Registry to focus on cardiotoxicity after childhood cancer

Research

By Mardi Chapman

22 Jan 2020

The Australian and New Zealand Cardio-Oncology Registry (ACOR) is calling for clinicians to refer children, adolescents and young adult survivors of childhood cancer to the registry and biobank.

The registry aims to provide the infrastructure to systematically document the cancer therapy-related cardiac dysfunction (CTRCD) phenotype following exposure to chemotherapy and other cardiotoxic drugs.

It will also support laboratory-based research into genetic and other biomarkers to help detect at-risk children early, and also hopefully identify cardioprotective molecules.

The use of cardiac MRI for early detection of cardiac dysfunction is another area of interest for the registry.

In a recent article in the Internal Medicine Journal, the ACOR steering committee wrote that it would also look to establish the cost effectiveness of newly established cardio-oncology clinics and help guide policy decisions. 

“As the largest and only population-based cardiotoxicity database of paediatric and AYA oncology patients in the world, and the first paediatric registry that will document cardiotoxicity in response to both chemotherapy and novel targeted therapies using a prospective and longitudinal approach, the study has unique potential to improve our understanding of CTRCD in the modern era. This represents a significant advance over the current localised and ad hoc approach to monitoring CTRCD,” it said.

The registry, chaired by Associate Professor Rachel Conyers, was established in Australia in 2018 and expanded to include New Zealand in 2019. It currently involves 12 partner institutes across five Australian states and New Zealand and is coordinated by the Murdoch Children’s Research Institute (MCRI).
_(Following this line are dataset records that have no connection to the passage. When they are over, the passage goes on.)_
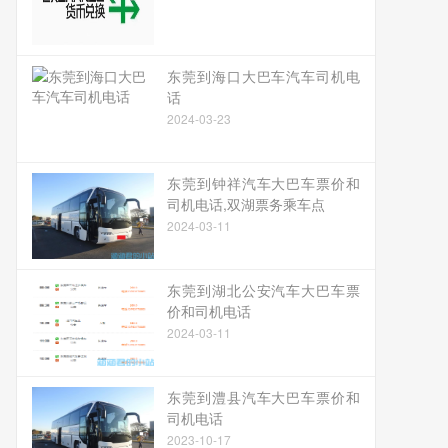
东莞到海口大巴车汽车司机电
话
2024-03-23
东莞到钟祥汽车大巴车票价和
司机电话,双湖票务乘车点
2024-03-11
东莞到湖北公安汽车大巴车票
价和司机电话
2024-03-11
东莞到澧县汽车大巴车票价和
司机电话
2023-10-17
Co-chair of ACOR, Associate Professor David Elliott, told the limbic the registry builds on an existing MCRI cohort of about 300 patients.

Associate Professor Elliott,  an Honorary Senior Research Fellow in the University of Melbourne’s Department of Paediatrics, said some of the genetic work and stem cell modelling for cardioprotective molecules was already underway. 

“We expect over the next couple of years to publish some of that work and we have also got an imaging arm that is looking at cardiac MRI and trying to see if we can correlate changes in cardiac function and output by MRI which isn’t usually done in kids.”

He said the work was aimed at improving practice and follow-up of children with cancer and ultimately improving their outcomes.

“It’s a relatively new field and paediatric cancer is quite rare so it hasn’t been followed extensively.” 

“At the moment, when someone presents in the clinic, we don’t know who is going to be susceptible to cardiac damage and who isn’t. And because we don’t have all their retrospective samples, we can’t go and quickly sequence people.” 

“So if we could identify a genetic diagnostic then we could do it quite quickly because the genetic technologies are available.”

He said one of the powers of the biobank was that when other groups publish on CTRCD, findings could quickly be validated in an Australian and New Zealand cohort.

“…and hopefully get to a point where we have a diagnostic screen almost straight away, stratify patients and monitor them more closely after their chemotherapy.”

Associate Professor Elliott urged clinicians who knew of relevant cases to get in contact with ACOR. 

“One of the things we would like to do is follow up on people who are a bit older now and have presented later – so they have survived childhood chemo and have then come back. We can’t necessarily identify those people,” he said. 

The 2018-19 annual report from ACOR stated the first 33 registrants were mostly female (61%) with haematological cancer diagnoses of ALL (46%), AML (12%) and Hodgkin lymphoma (12%) accounting for most of the cohort.

Ewing sarcoma (6% of the cohort) was the most common solid cancer. 

Most patients had been administered anthracyclines (84.5%) and to date, seven of those  patients have developed CTRCD. An eight patient who developed CTRCD was on a checkpoint inhibitor at enrolment.